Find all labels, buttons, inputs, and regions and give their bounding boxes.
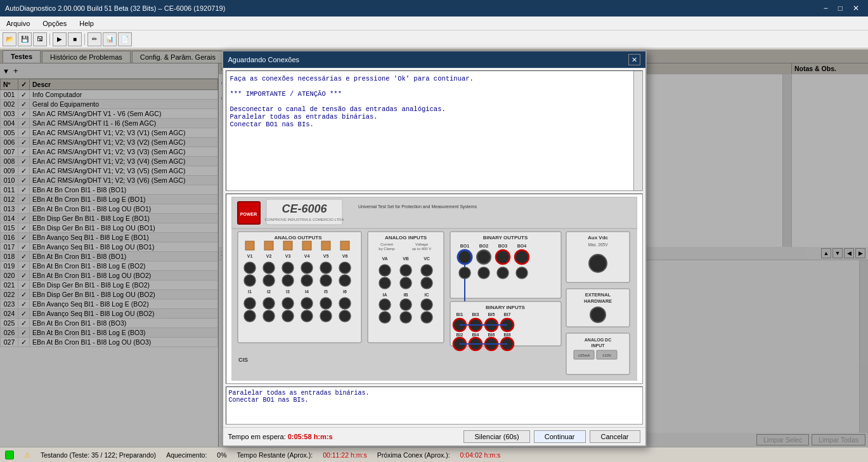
svg-text:V5: V5	[323, 254, 328, 258]
menu-bar: Arquivo Opções Help	[0, 16, 868, 30]
svg-text:V4: V4	[304, 254, 309, 258]
svg-point-70	[400, 299, 411, 310]
modal-text-content: Faça as conexões necessárias e pressione…	[230, 75, 638, 128]
svg-text:HARDWARE: HARDWARE	[583, 298, 611, 304]
toolbar-play[interactable]: ▶	[53, 32, 67, 46]
modal-dialog: Aguardando Conexões ✕ Faça as conexões n…	[222, 50, 647, 447]
toolbar-edit[interactable]: ✏	[87, 32, 101, 46]
svg-rect-75	[450, 232, 561, 298]
svg-text:CONPROVE INDUSTRIA E COMERCIO : CONPROVE INDUSTRIA E COMERCIO LTDA	[264, 218, 344, 221]
svg-text:BINARY INPUTS: BINARY INPUTS	[486, 305, 525, 310]
modal-title-bar: Aguardando Conexões ✕	[223, 51, 645, 68]
svg-text:CIS: CIS	[238, 357, 248, 363]
svg-point-41	[282, 298, 294, 309]
svg-rect-13	[321, 241, 330, 250]
svg-point-27	[244, 275, 256, 286]
log-line-1: Paralelar todas as entradas binárias.	[229, 390, 640, 397]
svg-point-64	[400, 277, 411, 289]
svg-point-83	[496, 250, 510, 264]
svg-text:BI3: BI3	[472, 312, 479, 317]
svg-text:I1: I1	[248, 289, 252, 294]
toolbar-chart[interactable]: 📊	[103, 32, 117, 46]
svg-point-69	[379, 299, 391, 310]
restore-button[interactable]: □	[834, 3, 846, 14]
svg-point-40	[263, 298, 275, 309]
svg-text:BO4: BO4	[517, 244, 526, 248]
title-bar-controls: − □ ✕	[820, 3, 863, 14]
minimize-button[interactable]: −	[820, 3, 832, 14]
svg-point-43	[320, 298, 332, 309]
svg-text:V3: V3	[285, 254, 290, 258]
svg-point-30	[301, 275, 313, 286]
svg-text:up to 600 V: up to 600 V	[411, 247, 431, 251]
svg-text:ANALOG INPUTS: ANALOG INPUTS	[384, 235, 427, 241]
svg-point-88	[497, 267, 508, 279]
toolbar-stop[interactable]: ■	[68, 32, 82, 46]
svg-text:BO1: BO1	[460, 244, 469, 248]
svg-text:BI5: BI5	[488, 312, 495, 317]
modal-close-button[interactable]: ✕	[628, 54, 640, 65]
svg-point-62	[421, 265, 432, 276]
svg-text:BI7: BI7	[503, 312, 510, 317]
modal-title: Aguardando Conexões	[228, 56, 300, 63]
toolbar: 📂 💾 🖫 ▶ ■ ✏ 📊 📄	[0, 30, 868, 48]
toolbar-save2[interactable]: 🖫	[33, 32, 47, 46]
silence-button[interactable]: Silenciar (60s)	[463, 430, 529, 443]
toolbar-save[interactable]: 💾	[18, 32, 32, 46]
svg-point-50	[339, 310, 351, 322]
svg-point-45	[244, 310, 256, 322]
modal-text-area: Faça as conexões necessárias e pressione…	[226, 70, 643, 191]
svg-text:BINARY OUTPUTS: BINARY OUTPUTS	[483, 235, 528, 241]
svg-point-87	[478, 267, 489, 279]
menu-help[interactable]: Help	[75, 18, 98, 29]
svg-text:BI1: BI1	[456, 312, 463, 317]
svg-text:Current: Current	[380, 242, 392, 246]
svg-rect-14	[340, 241, 349, 250]
toolbar-doc[interactable]: 📄	[118, 32, 132, 46]
cancel-button[interactable]: Cancelar	[590, 430, 640, 443]
svg-point-46	[263, 310, 275, 322]
ce6006-diagram: POWER CE-6006 CONPROVE INDUSTRIA E COMER…	[231, 197, 637, 381]
svg-text:BI6: BI6	[488, 333, 495, 337]
modal-footer: Tempo em espera: 0:05:58 h:m:s Silenciar…	[223, 427, 645, 446]
close-button[interactable]: ✕	[849, 3, 863, 14]
svg-point-72	[379, 312, 391, 323]
svg-text:BI2: BI2	[456, 333, 463, 337]
svg-point-48	[301, 310, 313, 322]
svg-text:±10V: ±10V	[602, 353, 611, 357]
svg-text:Universal Test Set for Protect: Universal Test Set for Protection and Me…	[358, 204, 477, 209]
svg-text:INPUT: INPUT	[591, 343, 605, 348]
svg-rect-10	[264, 241, 273, 250]
timer-label: Tempo em espera:	[228, 433, 286, 440]
svg-text:IB: IB	[403, 293, 408, 297]
svg-text:±25mA: ±25mA	[578, 353, 590, 357]
svg-text:V1: V1	[247, 254, 252, 258]
svg-point-117	[590, 307, 606, 322]
svg-point-89	[516, 267, 528, 279]
menu-opcoes[interactable]: Opções	[39, 18, 70, 29]
log-line-2: Conectar BO1 nas BIs.	[229, 397, 640, 404]
svg-text:Aux Vdc: Aux Vdc	[587, 235, 608, 241]
svg-text:VC: VC	[424, 256, 430, 261]
svg-text:EXTERNAL: EXTERNAL	[585, 292, 611, 298]
svg-point-24	[301, 262, 313, 274]
modal-overlay: Aguardando Conexões ✕ Faça as conexões n…	[0, 50, 868, 447]
svg-text:IC: IC	[424, 293, 429, 297]
continue-button[interactable]: Continuar	[534, 430, 586, 443]
svg-point-25	[320, 262, 332, 274]
svg-text:by Clamp: by Clamp	[379, 247, 395, 251]
svg-point-113	[589, 254, 607, 272]
svg-rect-9	[245, 241, 254, 250]
svg-text:ANALOG OUTPUTS: ANALOG OUTPUTS	[274, 235, 322, 241]
svg-text:BI8: BI8	[503, 333, 510, 337]
svg-point-44	[339, 298, 351, 309]
svg-point-28	[263, 275, 275, 286]
svg-rect-11	[283, 241, 292, 250]
toolbar-open[interactable]: 📂	[3, 32, 16, 46]
svg-point-26	[339, 262, 351, 274]
svg-point-84	[515, 250, 529, 264]
svg-point-31	[320, 275, 332, 286]
svg-point-22	[263, 262, 275, 274]
modal-text-scrollbar[interactable]	[633, 71, 642, 190]
menu-arquivo[interactable]: Arquivo	[3, 18, 34, 29]
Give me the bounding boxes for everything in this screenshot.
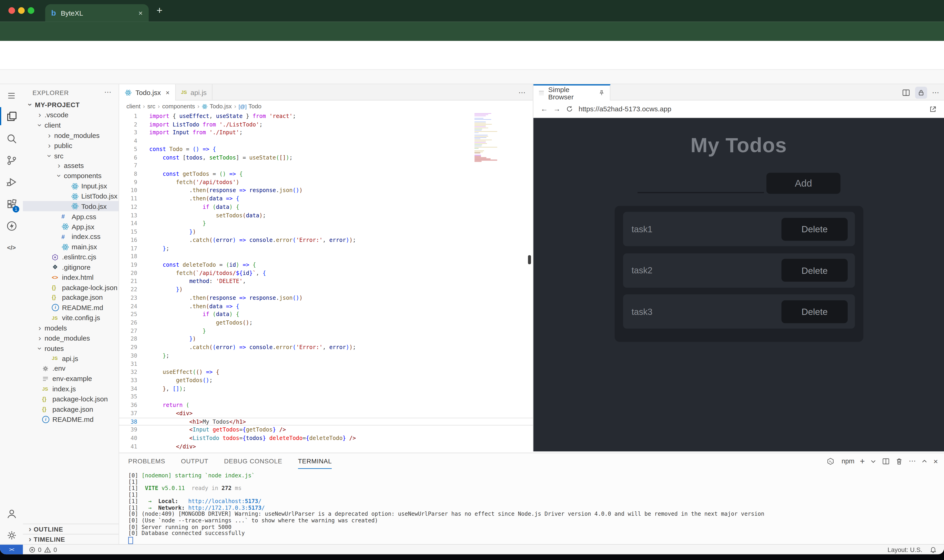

* * *

**What to produce:** For every line above, produce an exact transcription that omits the images.

**Written solution:**
Find all labels, buttons, inputs, and regions and give their bounding boxes.
svg-text:V5: V5	[323, 254, 328, 258]
menu-bar: Arquivo Opções Help	[0, 16, 868, 30]
svg-text:V4: V4	[304, 254, 309, 258]
svg-point-70	[400, 299, 411, 310]
modal-text-content: Faça as conexões necessárias e pressione…	[230, 75, 638, 128]
svg-text:HARDWARE: HARDWARE	[583, 298, 611, 304]
toolbar-play[interactable]: ▶	[53, 32, 67, 46]
modal-dialog: Aguardando Conexões ✕ Faça as conexões n…	[222, 50, 647, 447]
toolbar-edit[interactable]: ✏	[87, 32, 101, 46]
svg-rect-75	[450, 232, 561, 298]
svg-text:CONPROVE INDUSTRIA E COMERCIO : CONPROVE INDUSTRIA E COMERCIO LTDA	[264, 218, 344, 221]
svg-text:BINARY INPUTS: BINARY INPUTS	[486, 305, 525, 310]
modal-title-bar: Aguardando Conexões ✕	[223, 51, 645, 68]
svg-text:CIS: CIS	[238, 357, 248, 363]
svg-point-41	[282, 298, 294, 309]
svg-rect-13	[321, 241, 330, 250]
svg-point-27	[244, 275, 256, 286]
log-line-1: Paralelar todas as entradas binárias.	[229, 390, 640, 397]
svg-point-64	[400, 277, 411, 289]
svg-point-83	[496, 250, 510, 264]
svg-text:BI3: BI3	[472, 312, 479, 317]
svg-text:I1: I1	[248, 289, 252, 294]
toolbar-chart[interactable]: 📊	[103, 32, 117, 46]
svg-point-69	[379, 299, 391, 310]
restore-button[interactable]: □	[834, 3, 846, 14]
svg-point-40	[263, 298, 275, 309]
svg-text:BO4: BO4	[517, 244, 526, 248]
title-bar-controls: − □ ✕	[820, 3, 863, 14]
minimize-button[interactable]: −	[820, 3, 832, 14]
svg-point-43	[320, 298, 332, 309]
svg-text:V3: V3	[285, 254, 290, 258]
svg-point-30	[301, 275, 313, 286]
svg-text:up to 600 V: up to 600 V	[411, 247, 431, 251]
svg-text:ANALOG INPUTS: ANALOG INPUTS	[384, 235, 427, 241]
svg-point-88	[497, 267, 508, 279]
toolbar-stop[interactable]: ■	[68, 32, 82, 46]
svg-text:BO1: BO1	[460, 244, 469, 248]
svg-text:BI5: BI5	[488, 312, 495, 317]
modal-close-button[interactable]: ✕	[628, 54, 640, 65]
svg-point-62	[421, 265, 432, 276]
svg-text:BI7: BI7	[503, 312, 510, 317]
modal-title: Aguardando Conexões	[228, 56, 300, 63]
toolbar: 📂 💾 🖫 ▶ ■ ✏ 📊 📄	[0, 30, 868, 48]
toolbar-save2[interactable]: 🖫	[33, 32, 47, 46]
silence-button[interactable]: Silenciar (60s)	[463, 430, 529, 443]
toolbar-save[interactable]: 💾	[18, 32, 32, 46]
svg-point-50	[339, 310, 351, 322]
svg-point-45	[244, 310, 256, 322]
modal-text-area: Faça as conexões necessárias e pressione…	[226, 70, 643, 191]
svg-text:BINARY OUTPUTS: BINARY OUTPUTS	[483, 235, 528, 241]
svg-point-87	[478, 267, 489, 279]
menu-help[interactable]: Help	[75, 18, 98, 29]
svg-text:BI1: BI1	[456, 312, 463, 317]
svg-text:Current: Current	[380, 242, 392, 246]
svg-rect-14	[340, 241, 349, 250]
toolbar-doc[interactable]: 📄	[118, 32, 132, 46]
cancel-button[interactable]: Cancelar	[590, 430, 640, 443]
svg-point-46	[263, 310, 275, 322]
ce6006-diagram: POWER CE-6006 CONPROVE INDUSTRIA E COMER…	[231, 197, 637, 381]
svg-text:BI6: BI6	[488, 333, 495, 337]
modal-footer: Tempo em espera: 0:05:58 h:m:s Silenciar…	[223, 427, 645, 446]
close-button[interactable]: ✕	[849, 3, 863, 14]
svg-point-72	[379, 312, 391, 323]
svg-text:BI2: BI2	[456, 333, 463, 337]
svg-point-48	[301, 310, 313, 322]
svg-text:±10V: ±10V	[602, 353, 611, 357]
svg-text:Universal Test Set for Protect: Universal Test Set for Protection and Me…	[358, 204, 477, 209]
svg-text:INPUT: INPUT	[591, 343, 605, 348]
svg-rect-10	[264, 241, 273, 250]
timer-label: Tempo em espera:	[228, 433, 286, 440]
svg-text:IB: IB	[403, 293, 408, 297]
svg-text:±25mA: ±25mA	[578, 353, 590, 357]
svg-text:V1: V1	[247, 254, 252, 258]
svg-point-117	[590, 307, 606, 322]
svg-point-89	[516, 267, 528, 279]
menu-opcoes[interactable]: Opções	[39, 18, 70, 29]
log-line-2: Conectar BO1 nas BIs.	[229, 397, 640, 404]
svg-text:Aux Vdc: Aux Vdc	[587, 235, 608, 241]
svg-text:VC: VC	[424, 256, 430, 261]
svg-text:EXTERNAL: EXTERNAL	[585, 292, 611, 298]
svg-point-24	[301, 262, 313, 274]
modal-overlay: Aguardando Conexões ✕ Faça as conexões n…	[0, 50, 868, 447]
svg-text:IC: IC	[424, 293, 429, 297]
continue-button[interactable]: Continuar	[534, 430, 586, 443]
svg-point-25	[320, 262, 332, 274]
svg-text:by Clamp: by Clamp	[379, 247, 395, 251]
svg-point-113	[589, 254, 607, 272]
svg-rect-9	[245, 241, 254, 250]
svg-text:ANALOG OUTPUTS: ANALOG OUTPUTS	[274, 235, 322, 241]
svg-text:BI8: BI8	[503, 333, 510, 337]
svg-point-44	[339, 298, 351, 309]
svg-point-28	[263, 275, 275, 286]
svg-rect-11	[283, 241, 292, 250]
toolbar-open[interactable]: 📂	[3, 32, 16, 46]
svg-point-26	[339, 262, 351, 274]
svg-point-84	[515, 250, 529, 264]
svg-point-31	[320, 275, 332, 286]
svg-point-22	[263, 262, 275, 274]
modal-text-scrollbar[interactable]	[633, 71, 642, 190]
menu-arquivo[interactable]: Arquivo	[3, 18, 34, 29]
Give me the bounding boxes for everything in this screenshot.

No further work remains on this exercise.